GAINESVILLE — Before Billy Napier took over the Florida Gators from Louisiana, he was best known for five words in a three-second clip: Scared money don’t make money.
“One day I’m going to figure out what that means,” UF staffer Ashour Peera said this week.
Peera, clearly, didn’t come up with the phrase. But the Saint Leo alumnus and former grade school teacher is at the heart of implementing it, which — like many things Napier — is more complex than is sounds.
Scared money don’t make money sums up the poker idea that in order to win big, you have to be willing to bet big. Consider it Napier’s version of Bucs coach Bruce Arians’ “no risk it, no biscuit” philosophy, but with fourth-down attempts rather than downfield passes. Only nine teams in the nation went for it more often than Napier’s Ragin’ Cajuns did last year (37 attempts). Their conversion percentage (59.5 percent) was six points better than the national median.

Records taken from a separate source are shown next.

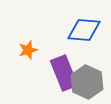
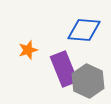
purple rectangle: moved 4 px up
gray hexagon: moved 1 px right, 1 px up
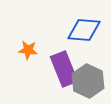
orange star: rotated 24 degrees clockwise
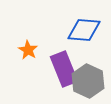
orange star: rotated 24 degrees clockwise
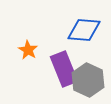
gray hexagon: moved 1 px up
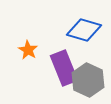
blue diamond: rotated 12 degrees clockwise
purple rectangle: moved 1 px up
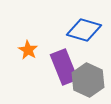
purple rectangle: moved 1 px up
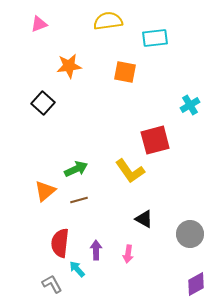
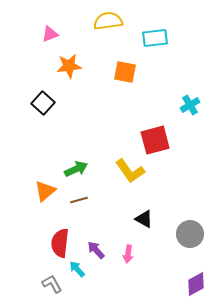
pink triangle: moved 11 px right, 10 px down
purple arrow: rotated 42 degrees counterclockwise
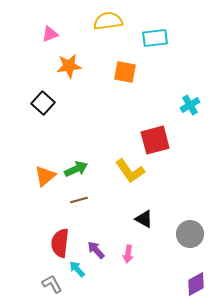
orange triangle: moved 15 px up
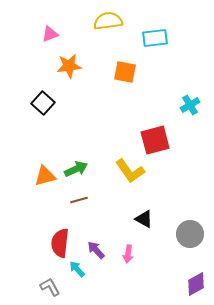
orange triangle: rotated 25 degrees clockwise
gray L-shape: moved 2 px left, 3 px down
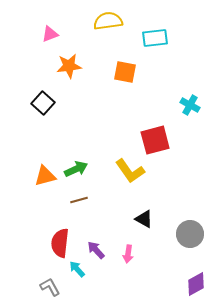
cyan cross: rotated 30 degrees counterclockwise
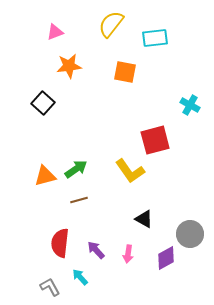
yellow semicircle: moved 3 px right, 3 px down; rotated 44 degrees counterclockwise
pink triangle: moved 5 px right, 2 px up
green arrow: rotated 10 degrees counterclockwise
cyan arrow: moved 3 px right, 8 px down
purple diamond: moved 30 px left, 26 px up
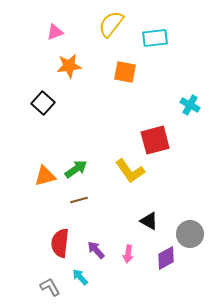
black triangle: moved 5 px right, 2 px down
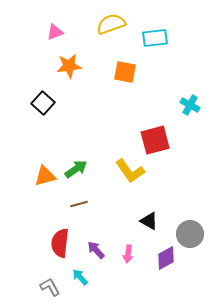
yellow semicircle: rotated 32 degrees clockwise
brown line: moved 4 px down
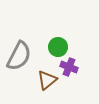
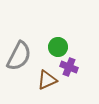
brown triangle: rotated 15 degrees clockwise
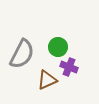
gray semicircle: moved 3 px right, 2 px up
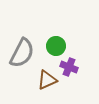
green circle: moved 2 px left, 1 px up
gray semicircle: moved 1 px up
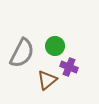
green circle: moved 1 px left
brown triangle: rotated 15 degrees counterclockwise
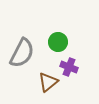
green circle: moved 3 px right, 4 px up
brown triangle: moved 1 px right, 2 px down
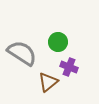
gray semicircle: rotated 84 degrees counterclockwise
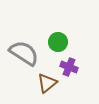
gray semicircle: moved 2 px right
brown triangle: moved 1 px left, 1 px down
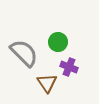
gray semicircle: rotated 12 degrees clockwise
brown triangle: rotated 25 degrees counterclockwise
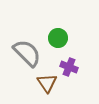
green circle: moved 4 px up
gray semicircle: moved 3 px right
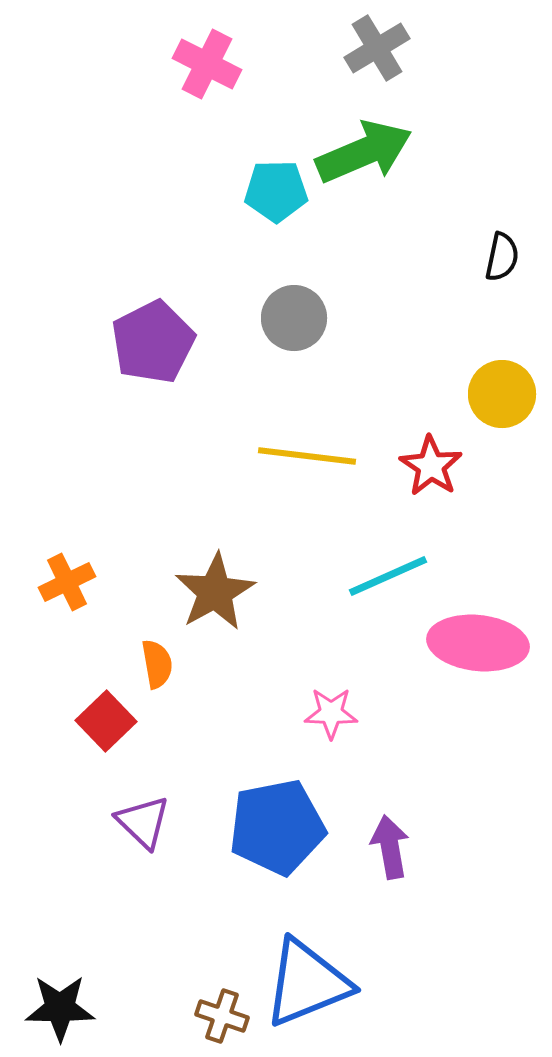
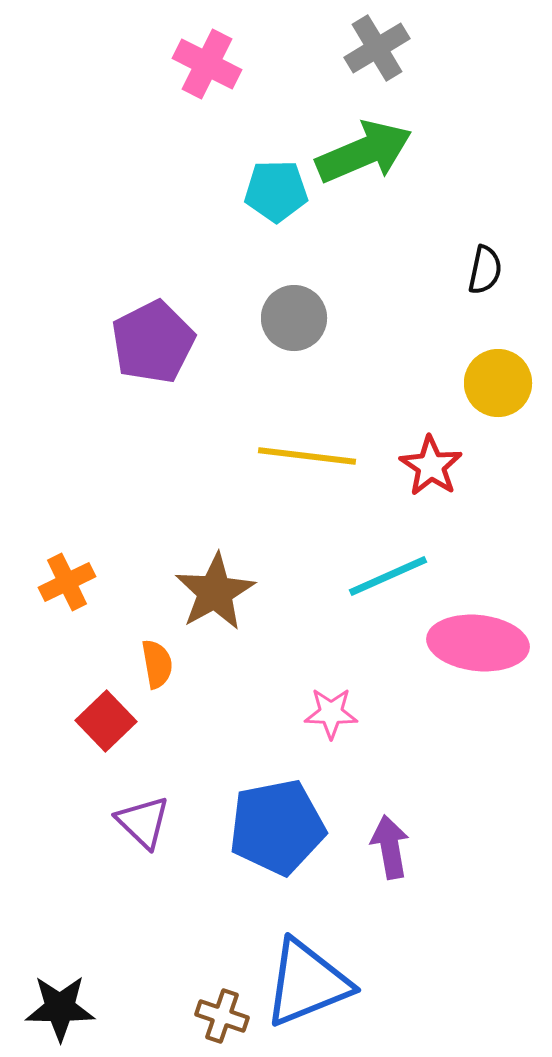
black semicircle: moved 17 px left, 13 px down
yellow circle: moved 4 px left, 11 px up
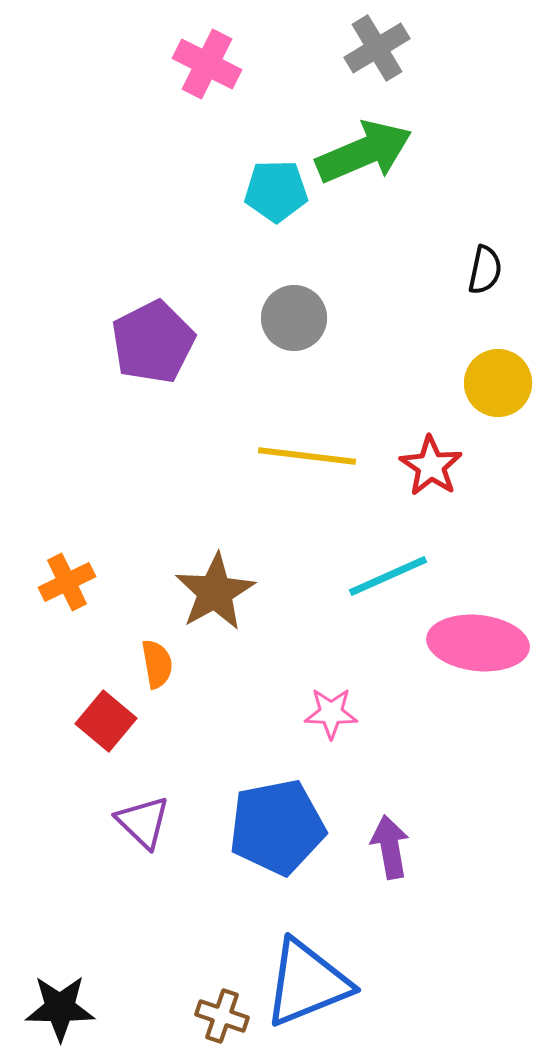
red square: rotated 6 degrees counterclockwise
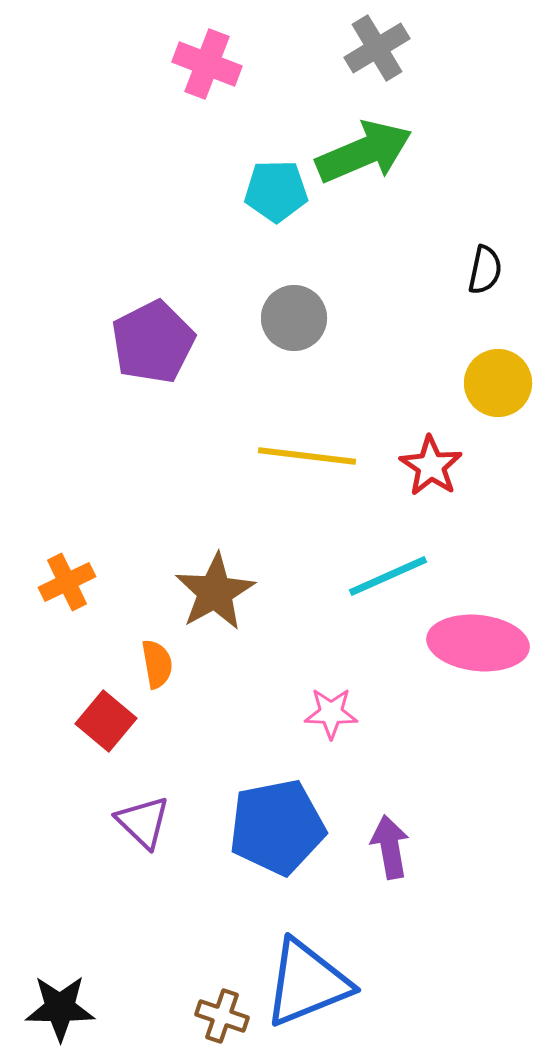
pink cross: rotated 6 degrees counterclockwise
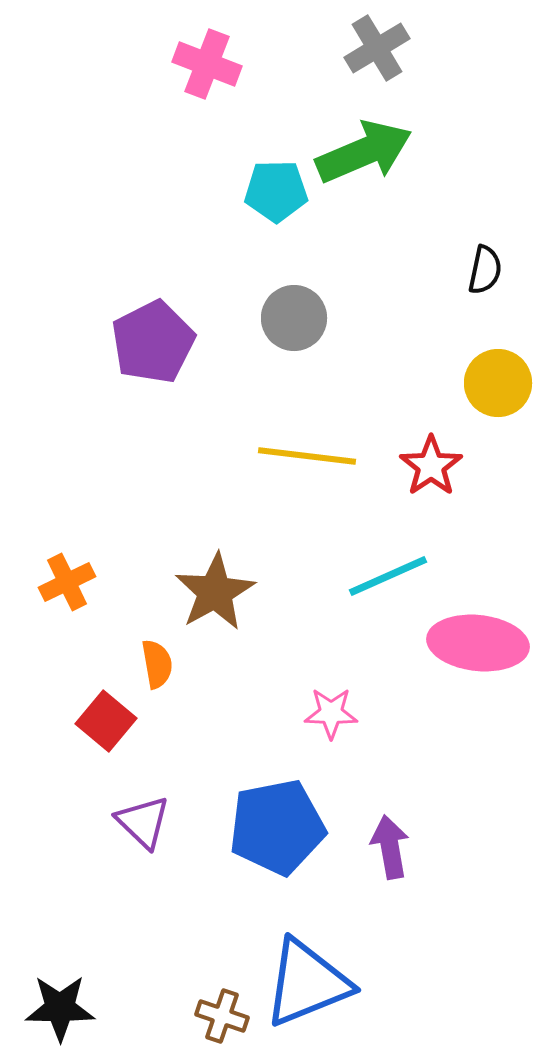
red star: rotated 4 degrees clockwise
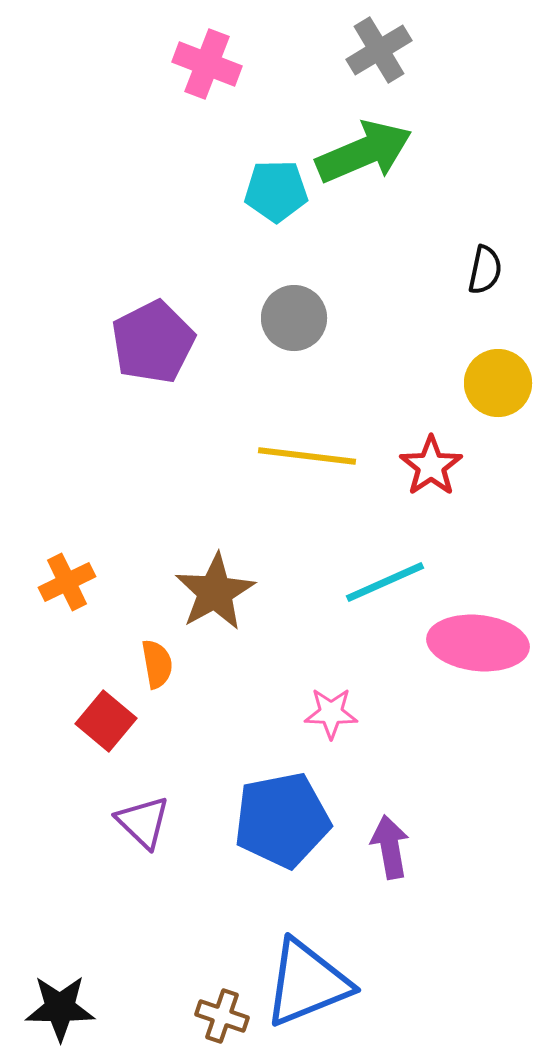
gray cross: moved 2 px right, 2 px down
cyan line: moved 3 px left, 6 px down
blue pentagon: moved 5 px right, 7 px up
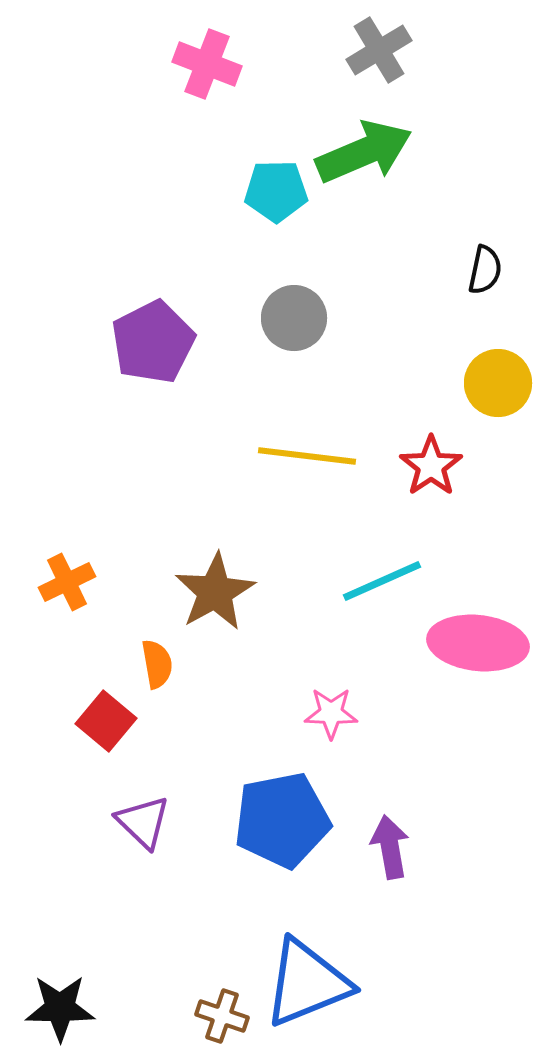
cyan line: moved 3 px left, 1 px up
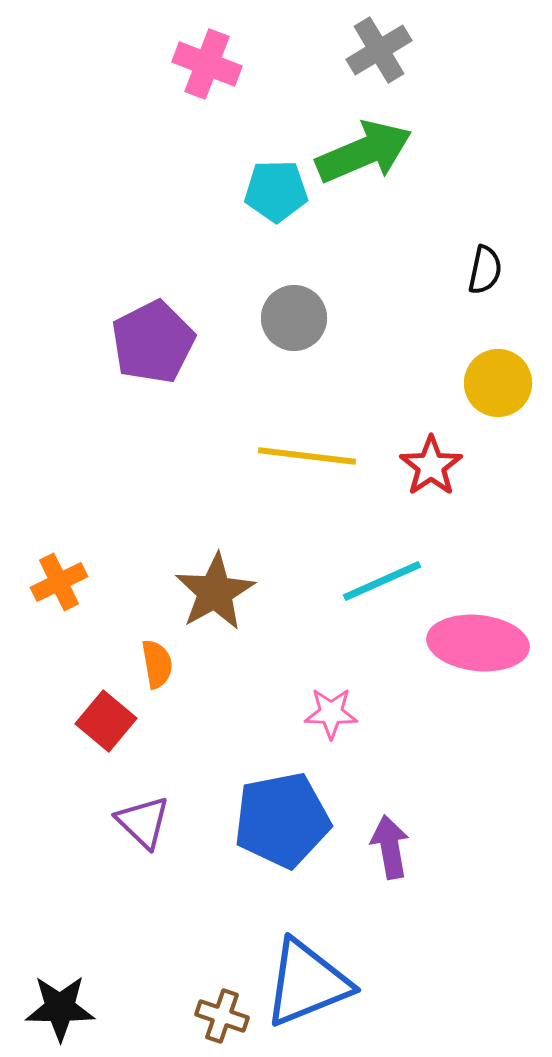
orange cross: moved 8 px left
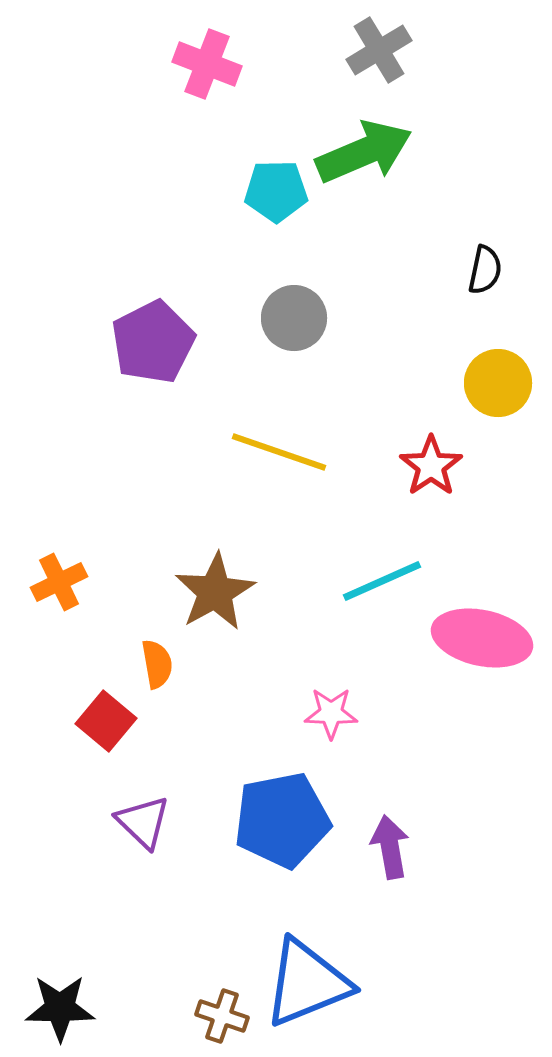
yellow line: moved 28 px left, 4 px up; rotated 12 degrees clockwise
pink ellipse: moved 4 px right, 5 px up; rotated 6 degrees clockwise
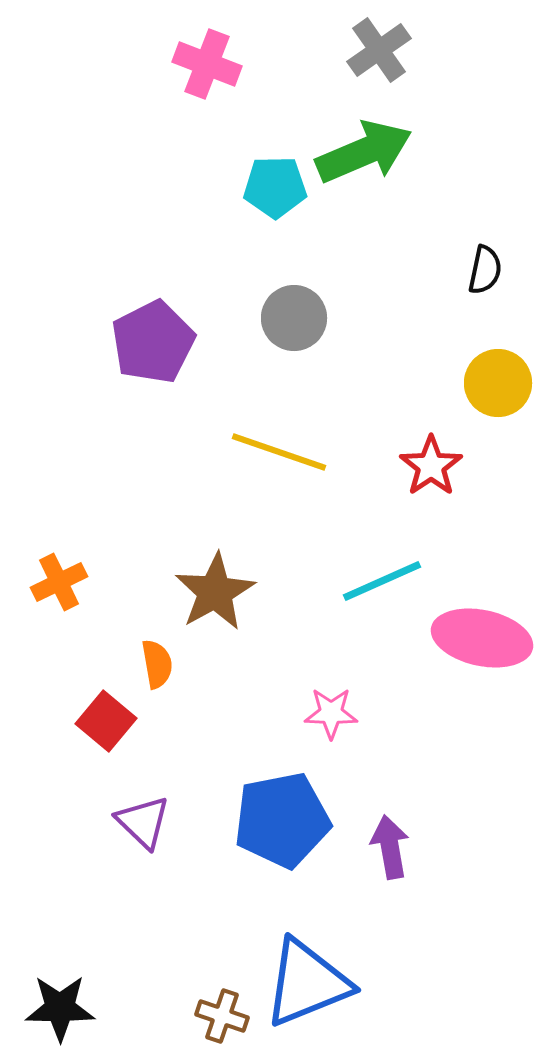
gray cross: rotated 4 degrees counterclockwise
cyan pentagon: moved 1 px left, 4 px up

“The big thing here is that these decisions are very calculated, right?” Napier said after his introductory news conference in December.
Those decisions are starting to be calculated now, months in advance, with a one-of-a-kind figure at the center of them.
Peera moved from his hometown, Chicago, to Florida years ago to get into coaching. He knew he eventually wanted to become a head coach, so he needed a teaching certificate. That’s how he ended up learning different instructional methods at Saint Leo and teaching elementary school classes in Marion County and Leesburg.
“All those things contributed to my coaching, I believe,” Peera said.
Coaching took him all over the state and country — Ocala, Miami, Clermont, Colorado and Oklahoma. Peer was an assistant at Miami Northwestern when then-McNeese State assistant Rob Sale stopped by to recruit a linemen. They stayed in touch, and when Sale (now the Gators’ offensive coordinator) joined Napier’s Louisiana staff, Peera was brought on, too. He followed Napier to UF as part of the coach’s “unprecedented” army of support staff.
Though Peera’s official title is director of football logistics, he called analytics his “underlying secret weapon title.” That means that as the Gators spend this spring installing the playbook they’ll run in the fall, Peera is going through data for UF’s analytics playbook, which he considers more of an encyclopedia than a binder.
“The decision-making that goes into when do we go for it on fourth down, when we go for two, certain situations when you try to take a shot at the end zone, just different areas of situation football … we prepare that throughout the year,” Peera said.
Peera and the Gators do that by breaking down everything. Weather. Opponent tendencies. Kicking success (or lack thereof). How are teams scoring touchdowns in overtime? How often did winning teams go for it on fourth down instead of taking the field goal?
Weeks of research and analysis go into those calls, which are made ahead of time. Coaches will know on first down which scenarios will lead them to go for it on fourth down. That’s because Peera is on the sideline within earshot to remind them. He’s so focused on the data that he’ll occasionally get plowed into because his nose is burrowed into the book.
“Sometimes it’s not a big-picture thing…” Peera said. “It’s little, subtle stuff that really just builds up to hopefully a win.”
The most famous example came in September when Napier’s Ragin’ Cajuns hosted Ohio on a Thursday night.
Louisiana had the ball at the 1 leading 14-7 with three seconds left in the half. A field goal was the obvious choice. The encyclopedia said to go for the touchdown. Running back Montrell Johnson squeaked in for the score that sparked a 49-14 triumph. Moments later, Scared money don’t make money began to explode.
Though Napier’s five-word explanation was something he blurted out during a live ESPN interview, the decision behind it was deliberate. It, like his ideas about nutrition, sports science, staff structure and everything else, was designed to find and exploit every conceivable advantage in a cut-throat game.
Gators fans better accept the philosophy quickly, because it accompanied Napier to UF — just like the encyclopedia-toting former elementary school teacher tasked with implementing it.